**WORK TASK**
Below are records to return verbatim; the pictures are to be dropped.

(Stored items)
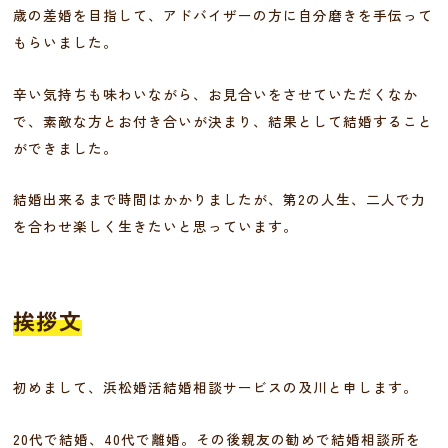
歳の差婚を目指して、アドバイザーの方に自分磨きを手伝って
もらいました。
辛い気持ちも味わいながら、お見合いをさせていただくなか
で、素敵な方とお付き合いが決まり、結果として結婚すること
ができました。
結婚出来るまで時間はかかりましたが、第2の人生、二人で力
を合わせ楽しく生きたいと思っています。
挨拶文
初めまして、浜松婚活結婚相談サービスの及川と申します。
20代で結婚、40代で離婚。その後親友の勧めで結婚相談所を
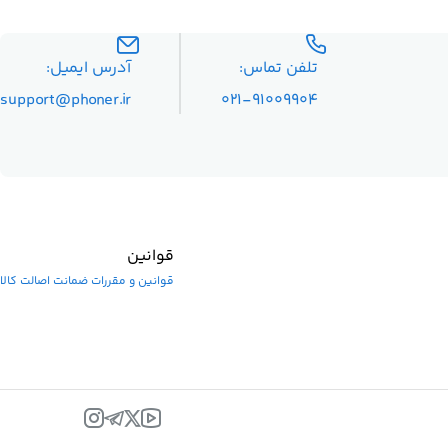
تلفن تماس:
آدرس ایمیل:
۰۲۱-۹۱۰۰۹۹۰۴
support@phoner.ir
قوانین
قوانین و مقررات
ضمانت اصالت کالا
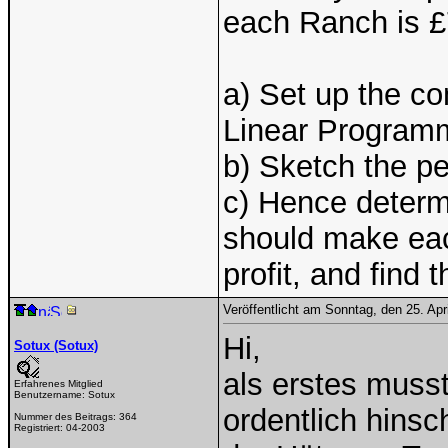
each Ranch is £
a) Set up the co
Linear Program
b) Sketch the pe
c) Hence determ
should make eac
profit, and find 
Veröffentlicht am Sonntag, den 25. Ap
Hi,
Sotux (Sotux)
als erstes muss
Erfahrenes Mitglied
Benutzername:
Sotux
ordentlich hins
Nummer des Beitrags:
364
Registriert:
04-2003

**TASK SOLUTION**
歳の差婚を目指して、アドバイザーの方に自分磨きを手伝って
もらいました。
辛い気持ちも味わいながら、お見合いをさせていただくなか
で、素敵な方とお付き合いが決まり、結果として結婚すること
ができました。
結婚出来るまで時間はかかりましたが、第2の人生、二人で力
を合わせ楽しく生きたいと思っています。
挨拶文
初めまして、浜松婚活結婚相談サービスの及川と申します。
20代で結婚、40代で離婚。その後親友の勧めで結婚相談所を
تلفن تماس:
آدرس ایمیل:
۰۲۱-۹۱۰۰۹۹۰۴
support@phoner.ir
قوانین
قوانین و مقررات
ضمانت اصالت کالا
each Ranch is £
a) Set up the co
Linear Program
b) Sketch the pe
c) Hence determ
should make eac
profit, and find 
Veröffentlicht am Sonntag, den 25. Ap
Hi,
Sotux (Sotux)
als erstes muss
Erfahrenes Mitglied
Benutzername:
Sotux
ordentlich hins
Nummer des Beitrags:
364
Registriert:
04-2003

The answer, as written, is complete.